*YOUR TASK*: Copy each line of the entries that includes the word "paragraph".

==================================================

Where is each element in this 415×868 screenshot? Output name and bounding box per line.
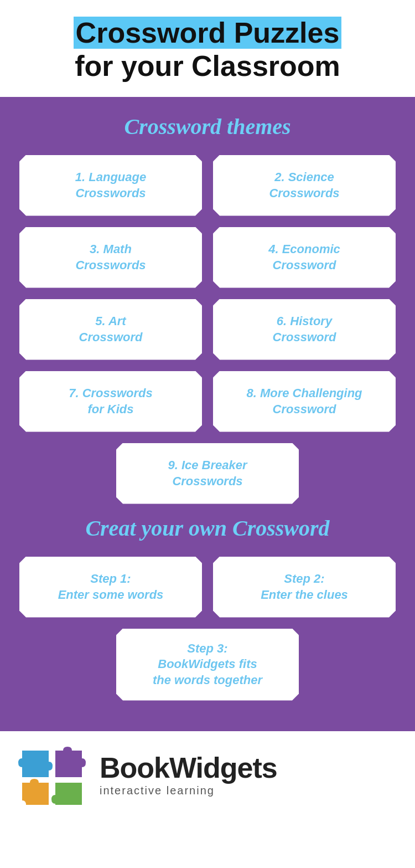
footer: BookWidgets interactive learning — [0, 731, 415, 820]
theme-btn-3[interactable]: 3. MathCrosswords — [19, 227, 202, 288]
theme-btn-4[interactable]: 4. EconomicCrossword — [213, 227, 396, 288]
title-line2: for your Classroom — [75, 50, 340, 82]
steps-row-1: Step 1:Enter some words Step 2:Enter the… — [19, 557, 396, 618]
theme-btn-7[interactable]: 7. Crosswordsfor Kids — [19, 371, 202, 432]
step-btn-2[interactable]: Step 2:Enter the clues — [213, 557, 396, 618]
brand-name: BookWidgets — [100, 753, 277, 782]
step-btn-1[interactable]: Step 1:Enter some words — [19, 557, 202, 618]
title-line1: Crossword Puzzles — [74, 17, 342, 49]
themes-row-2: 3. MathCrosswords 4. EconomicCrossword — [19, 227, 396, 288]
theme-btn-9[interactable]: 9. Ice BreakerCrosswords — [116, 443, 299, 504]
themes-row-1: 1. LanguageCrosswords 2. ScienceCrosswor… — [19, 155, 396, 216]
create-section: Creat your own Crossword Step 1:Enter so… — [19, 515, 396, 701]
steps-row-2: Step 3:BookWidgets fitsthe words togethe… — [19, 629, 396, 701]
step-btn-3[interactable]: Step 3:BookWidgets fitsthe words togethe… — [116, 629, 299, 701]
create-section-title: Creat your own Crossword — [19, 515, 396, 541]
bookwidgets-logo-icon — [17, 745, 89, 806]
theme-btn-2[interactable]: 2. ScienceCrosswords — [213, 155, 396, 216]
theme-btn-6[interactable]: 6. HistoryCrossword — [213, 299, 396, 360]
theme-btn-1[interactable]: 1. LanguageCrosswords — [19, 155, 202, 216]
theme-btn-8[interactable]: 8. More ChallengingCrossword — [213, 371, 396, 432]
main-content: Crossword themes 1. LanguageCrosswords 2… — [0, 97, 415, 731]
themes-section-title: Crossword themes — [19, 114, 396, 140]
footer-text: BookWidgets interactive learning — [100, 753, 277, 797]
header: Crossword Puzzles for your Classroom — [0, 0, 415, 97]
themes-row-3: 5. ArtCrossword 6. HistoryCrossword — [19, 299, 396, 360]
theme-btn-5[interactable]: 5. ArtCrossword — [19, 299, 202, 360]
themes-row-5: 9. Ice BreakerCrosswords — [19, 443, 396, 504]
brand-tagline: interactive learning — [100, 784, 277, 797]
themes-row-4: 7. Crosswordsfor Kids 8. More Challengin… — [19, 371, 396, 432]
page-title: Crossword Puzzles for your Classroom — [22, 17, 393, 83]
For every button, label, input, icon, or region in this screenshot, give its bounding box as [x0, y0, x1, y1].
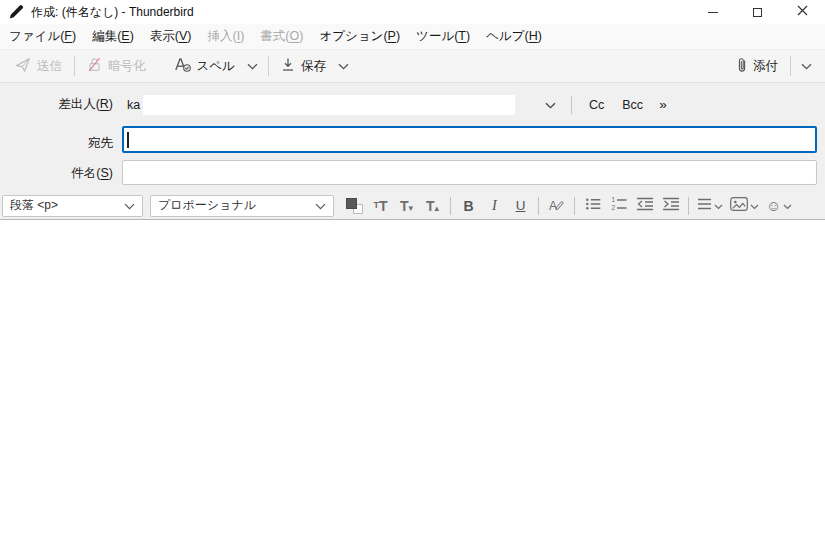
bullet-list-button[interactable] — [580, 194, 605, 218]
message-headers: 差出人(R) ka Cc Bcc » 宛先 件名(S) — [0, 83, 825, 192]
svg-text:1: 1 — [611, 197, 615, 203]
from-value: ka — [122, 98, 143, 112]
font-select[interactable]: プロポーショナル — [150, 195, 334, 217]
chevron-down-icon — [783, 199, 792, 213]
paragraph-select[interactable]: 段落 <p> — [2, 195, 143, 217]
chevron-down-icon — [315, 199, 326, 213]
from-input[interactable] — [143, 95, 515, 115]
close-icon — [797, 5, 808, 19]
alignment-button[interactable] — [694, 194, 726, 218]
menu-view[interactable]: 表示(V) — [142, 24, 200, 49]
window-controls — [690, 0, 825, 24]
italic-button[interactable]: I — [482, 194, 507, 218]
toolbar-separator — [74, 56, 75, 76]
color-swatch-icon — [346, 198, 363, 214]
send-label: 送信 — [37, 58, 62, 75]
svg-text:A: A — [549, 198, 557, 212]
compose-toolbar: 送信 暗号化 スペル 保存 添付 — [0, 50, 825, 83]
smiley-button[interactable]: ☺ — [763, 194, 795, 218]
subject-input[interactable] — [122, 160, 817, 185]
lock-slash-icon — [87, 57, 102, 75]
from-dropdown-button[interactable] — [537, 94, 563, 115]
attach-label: 添付 — [753, 58, 778, 75]
insert-image-button[interactable] — [727, 194, 762, 218]
toolbar-separator — [268, 56, 269, 76]
format-toolbar: 段落 <p> プロポーショナル TT T▾ T▴ B I U A — [0, 192, 825, 220]
attach-button[interactable]: 添付 — [730, 53, 785, 80]
increase-font-size-button[interactable]: T▴ — [420, 194, 445, 218]
chevron-down-icon — [545, 98, 556, 112]
subject-label: 件名(S) — [0, 165, 113, 182]
menu-file[interactable]: ファイル(F) — [1, 24, 84, 49]
indent-button[interactable] — [658, 194, 683, 218]
align-icon — [697, 198, 712, 213]
save-button[interactable]: 保存 — [274, 53, 333, 79]
from-combobox[interactable]: ka — [122, 94, 515, 115]
menu-help[interactable]: ヘルプ(H) — [478, 24, 550, 49]
encrypt-button: 暗号化 — [80, 53, 153, 79]
numbered-list-icon: 12 — [611, 197, 627, 214]
font-select-value: プロポーショナル — [158, 197, 256, 214]
chevron-down-icon — [801, 59, 812, 73]
maximize-button[interactable] — [735, 0, 780, 24]
increase-font-size-icon: T▴ — [426, 198, 439, 214]
save-label: 保存 — [301, 58, 326, 75]
decrease-font-size-button[interactable]: T▾ — [394, 194, 419, 218]
chevron-down-icon — [338, 59, 349, 73]
to-input[interactable] — [122, 126, 817, 153]
image-icon — [730, 197, 748, 214]
decrease-font-size-icon: T▾ — [400, 198, 413, 214]
more-recipients-button[interactable]: » — [652, 95, 674, 114]
maximize-icon — [753, 8, 762, 17]
underline-button[interactable]: U — [508, 194, 533, 218]
menu-options[interactable]: オプション(P) — [311, 24, 408, 49]
menu-format: 書式(O) — [252, 24, 311, 49]
chevron-down-icon — [124, 199, 135, 213]
titlebar: 作成: (件名なし) - Thunderbird — [0, 0, 825, 24]
remove-styling-button[interactable]: A — [544, 194, 569, 218]
outdent-button[interactable] — [632, 194, 657, 218]
send-icon — [15, 57, 31, 76]
close-button[interactable] — [780, 0, 825, 24]
format-separator — [574, 197, 575, 215]
minimize-button[interactable] — [690, 0, 735, 24]
bold-button[interactable]: B — [456, 194, 481, 218]
cc-button[interactable]: Cc — [580, 96, 613, 114]
minimize-icon — [708, 12, 718, 13]
outdent-icon — [636, 197, 654, 214]
save-dropdown-button[interactable] — [333, 55, 354, 77]
chevron-down-icon — [247, 59, 258, 73]
send-button: 送信 — [8, 53, 69, 80]
text-color-button[interactable] — [342, 194, 367, 218]
spellcheck-icon — [174, 57, 191, 75]
to-label: 宛先 — [0, 135, 113, 152]
bullet-list-icon — [585, 197, 601, 214]
header-separator — [571, 96, 572, 114]
spell-label: スペル — [197, 58, 235, 75]
message-body[interactable] — [0, 220, 825, 550]
pencil-icon — [9, 5, 23, 19]
compose-window: 作成: (件名なし) - Thunderbird ファイル(F) 編集(E) 表… — [0, 0, 825, 550]
menubar: ファイル(F) 編集(E) 表示(V) 挿入(I) 書式(O) オプション(P)… — [0, 24, 825, 50]
subject-row: 件名(S) — [0, 160, 817, 187]
chevron-down-icon — [750, 199, 759, 213]
numbered-list-button[interactable]: 12 — [606, 194, 631, 218]
bcc-button[interactable]: Bcc — [613, 96, 652, 114]
text-caret — [127, 132, 129, 148]
format-separator — [450, 197, 451, 215]
format-separator — [688, 197, 689, 215]
spell-dropdown-button[interactable] — [242, 55, 263, 77]
chevron-down-icon — [714, 199, 723, 213]
from-row: 差出人(R) ka Cc Bcc » — [0, 94, 817, 115]
font-size-button[interactable]: TT — [368, 194, 393, 218]
menu-edit[interactable]: 編集(E) — [84, 24, 142, 49]
from-label: 差出人(R) — [0, 96, 113, 113]
save-icon — [281, 57, 295, 75]
attach-dropdown-button[interactable] — [796, 55, 817, 77]
paperclip-icon — [737, 57, 747, 76]
paragraph-select-value: 段落 <p> — [10, 197, 58, 214]
spell-button[interactable]: スペル — [167, 53, 242, 79]
window-title: 作成: (件名なし) - Thunderbird — [31, 4, 194, 21]
menu-tools[interactable]: ツール(T) — [408, 24, 478, 49]
encrypt-label: 暗号化 — [108, 58, 146, 75]
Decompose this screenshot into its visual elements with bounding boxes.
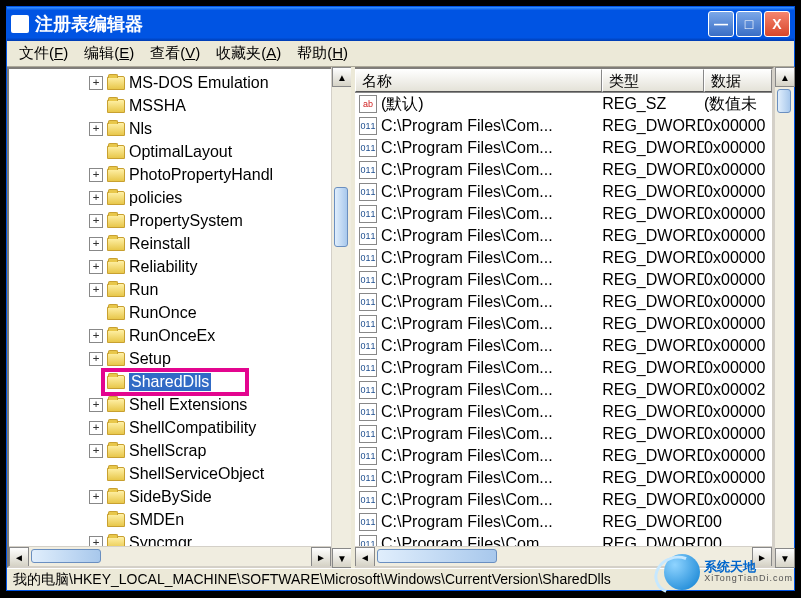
expand-icon[interactable]: + bbox=[89, 237, 103, 251]
expand-icon[interactable]: + bbox=[89, 421, 103, 435]
tree-item-policies[interactable]: +policies bbox=[9, 186, 331, 209]
value-row[interactable]: 011C:\Program Files\Com...REG_DWORD00 bbox=[355, 533, 772, 546]
tree-item-sidebyside[interactable]: +SideBySide bbox=[9, 485, 331, 508]
value-row[interactable]: 011C:\Program Files\Com...REG_DWORD0x000… bbox=[355, 225, 772, 247]
scroll-left-button[interactable]: ◄ bbox=[9, 547, 29, 567]
tree-item-propertysystem[interactable]: +PropertySystem bbox=[9, 209, 331, 232]
value-row[interactable]: 011C:\Program Files\Com...REG_DWORD0x000… bbox=[355, 445, 772, 467]
column-data[interactable]: 数据 bbox=[704, 69, 772, 92]
tree-item-smden[interactable]: SMDEn bbox=[9, 508, 331, 531]
value-name: (默认) bbox=[381, 94, 424, 115]
column-name[interactable]: 名称 bbox=[355, 69, 602, 92]
value-type: REG_DWORD bbox=[602, 183, 704, 201]
value-data: 0x00000 bbox=[704, 227, 772, 245]
tree-item-mssha[interactable]: MSSHA bbox=[9, 94, 331, 117]
tree-item-setup[interactable]: +Setup bbox=[9, 347, 331, 370]
value-row[interactable]: 011C:\Program Files\Com...REG_DWORD0x000… bbox=[355, 159, 772, 181]
dword-value-icon: 011 bbox=[359, 447, 377, 465]
list-vscroll-thumb[interactable] bbox=[777, 89, 791, 113]
value-row[interactable]: 011C:\Program Files\Com...REG_DWORD00 bbox=[355, 511, 772, 533]
expand-icon[interactable]: + bbox=[89, 398, 103, 412]
scroll-down-button[interactable]: ▼ bbox=[332, 548, 352, 568]
value-row[interactable]: 011C:\Program Files\Com...REG_DWORD0x000… bbox=[355, 291, 772, 313]
minimize-button[interactable]: — bbox=[708, 11, 734, 37]
value-row[interactable]: 011C:\Program Files\Com...REG_DWORD0x000… bbox=[355, 269, 772, 291]
value-row[interactable]: 011C:\Program Files\Com...REG_DWORD0x000… bbox=[355, 423, 772, 445]
window-title: 注册表编辑器 bbox=[35, 12, 708, 36]
tree-item-shell-extensions[interactable]: +Shell Extensions bbox=[9, 393, 331, 416]
value-data: 0x00000 bbox=[704, 271, 772, 289]
value-row[interactable]: 011C:\Program Files\Com...REG_DWORD0x000… bbox=[355, 203, 772, 225]
value-row[interactable]: 011C:\Program Files\Com...REG_DWORD0x000… bbox=[355, 181, 772, 203]
menu-edit[interactable]: 编辑(E) bbox=[76, 42, 142, 65]
value-row[interactable]: 011C:\Program Files\Com...REG_DWORD0x000… bbox=[355, 247, 772, 269]
value-row[interactable]: 011C:\Program Files\Com...REG_DWORD0x000… bbox=[355, 335, 772, 357]
expand-icon[interactable]: + bbox=[89, 122, 103, 136]
value-name: C:\Program Files\Com... bbox=[381, 293, 553, 311]
value-row[interactable]: 011C:\Program Files\Com...REG_DWORD0x000… bbox=[355, 313, 772, 335]
column-type[interactable]: 类型 bbox=[602, 69, 704, 92]
menu-help[interactable]: 帮助(H) bbox=[289, 42, 356, 65]
expand-icon[interactable]: + bbox=[89, 283, 103, 297]
tree-item-runonce[interactable]: RunOnce bbox=[9, 301, 331, 324]
tree-vscroll[interactable]: ▲ ▼ bbox=[331, 67, 351, 568]
value-row[interactable]: 011C:\Program Files\Com...REG_DWORD0x000… bbox=[355, 137, 772, 159]
titlebar[interactable]: 注册表编辑器 — □ X bbox=[7, 7, 794, 41]
tree-label: Setup bbox=[129, 350, 171, 368]
expand-icon[interactable]: + bbox=[89, 214, 103, 228]
tree-item-reinstall[interactable]: +Reinstall bbox=[9, 232, 331, 255]
tree-item-photopropertyhandl[interactable]: +PhotoPropertyHandl bbox=[9, 163, 331, 186]
tree-item-shellcompatibility[interactable]: +ShellCompatibility bbox=[9, 416, 331, 439]
expand-icon[interactable]: + bbox=[89, 76, 103, 90]
tree-item-reliability[interactable]: +Reliability bbox=[9, 255, 331, 278]
tree-hscroll-thumb[interactable] bbox=[31, 549, 101, 563]
scroll-up-button[interactable]: ▲ bbox=[775, 67, 795, 87]
expand-icon[interactable]: + bbox=[89, 260, 103, 274]
list-hscroll-thumb[interactable] bbox=[377, 549, 497, 563]
tree-hscroll[interactable]: ◄ ► bbox=[9, 546, 331, 566]
tree-vscroll-thumb[interactable] bbox=[334, 187, 348, 247]
menu-favorites[interactable]: 收藏夹(A) bbox=[208, 42, 289, 65]
tree-item-shellserviceobject[interactable]: ShellServiceObject bbox=[9, 462, 331, 485]
close-button[interactable]: X bbox=[764, 11, 790, 37]
tree-item-optimallayout[interactable]: OptimalLayout bbox=[9, 140, 331, 163]
value-row[interactable]: 011C:\Program Files\Com...REG_DWORD0x000… bbox=[355, 357, 772, 379]
value-row[interactable]: 011C:\Program Files\Com...REG_DWORD0x000… bbox=[355, 467, 772, 489]
expand-icon[interactable]: + bbox=[89, 352, 103, 366]
scroll-left-button[interactable]: ◄ bbox=[355, 547, 375, 567]
value-type: REG_DWORD bbox=[602, 293, 704, 311]
tree-item-syncmgr[interactable]: +Syncmgr bbox=[9, 531, 331, 546]
scroll-right-button[interactable]: ► bbox=[311, 547, 331, 567]
expand-icon[interactable]: + bbox=[89, 536, 103, 547]
expand-icon[interactable]: + bbox=[89, 444, 103, 458]
value-name: C:\Program Files\Com... bbox=[381, 447, 553, 465]
watermark: 系统天地 XiTongTianDi.com bbox=[664, 554, 793, 590]
tree-item-shellscrap[interactable]: +ShellScrap bbox=[9, 439, 331, 462]
value-row[interactable]: ab(默认)REG_SZ(数值未 bbox=[355, 93, 772, 115]
tree-item-ms-dos-emulation[interactable]: +MS-DOS Emulation bbox=[9, 71, 331, 94]
tree-item-runonceex[interactable]: +RunOnceEx bbox=[9, 324, 331, 347]
expand-icon[interactable]: + bbox=[89, 329, 103, 343]
expand-icon[interactable]: + bbox=[89, 490, 103, 504]
value-row[interactable]: 011C:\Program Files\Com...REG_DWORD0x000… bbox=[355, 115, 772, 137]
value-type: REG_DWORD bbox=[602, 491, 704, 509]
value-row[interactable]: 011C:\Program Files\Com...REG_DWORD0x000… bbox=[355, 489, 772, 511]
tree-item-shareddlls[interactable]: SharedDlls bbox=[9, 370, 331, 393]
value-name: C:\Program Files\Com... bbox=[381, 403, 553, 421]
dword-value-icon: 011 bbox=[359, 227, 377, 245]
expand-icon[interactable]: + bbox=[89, 191, 103, 205]
tree-item-nls[interactable]: +Nls bbox=[9, 117, 331, 140]
menu-view[interactable]: 查看(V) bbox=[142, 42, 208, 65]
menu-file[interactable]: 文件(F) bbox=[11, 42, 76, 65]
value-name: C:\Program Files\Com... bbox=[381, 381, 553, 399]
value-row[interactable]: 011C:\Program Files\Com...REG_DWORD0x000… bbox=[355, 401, 772, 423]
maximize-button[interactable]: □ bbox=[736, 11, 762, 37]
scroll-up-button[interactable]: ▲ bbox=[332, 67, 352, 87]
tree-item-run[interactable]: +Run bbox=[9, 278, 331, 301]
value-row[interactable]: 011C:\Program Files\Com...REG_DWORD0x000… bbox=[355, 379, 772, 401]
folder-icon bbox=[107, 513, 125, 527]
registry-editor-window: 注册表编辑器 — □ X 文件(F) 编辑(E) 查看(V) 收藏夹(A) 帮助… bbox=[6, 6, 795, 591]
list-vscroll[interactable]: ▲ ▼ bbox=[774, 67, 794, 568]
expand-icon[interactable]: + bbox=[89, 168, 103, 182]
folder-icon bbox=[107, 76, 125, 90]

==================================================

*SOLUTION BELOW*:
paragraph-select[interactable]: 段落 <p> — [2, 195, 143, 217]
paragraph-select-value: 段落 <p> — [10, 197, 58, 214]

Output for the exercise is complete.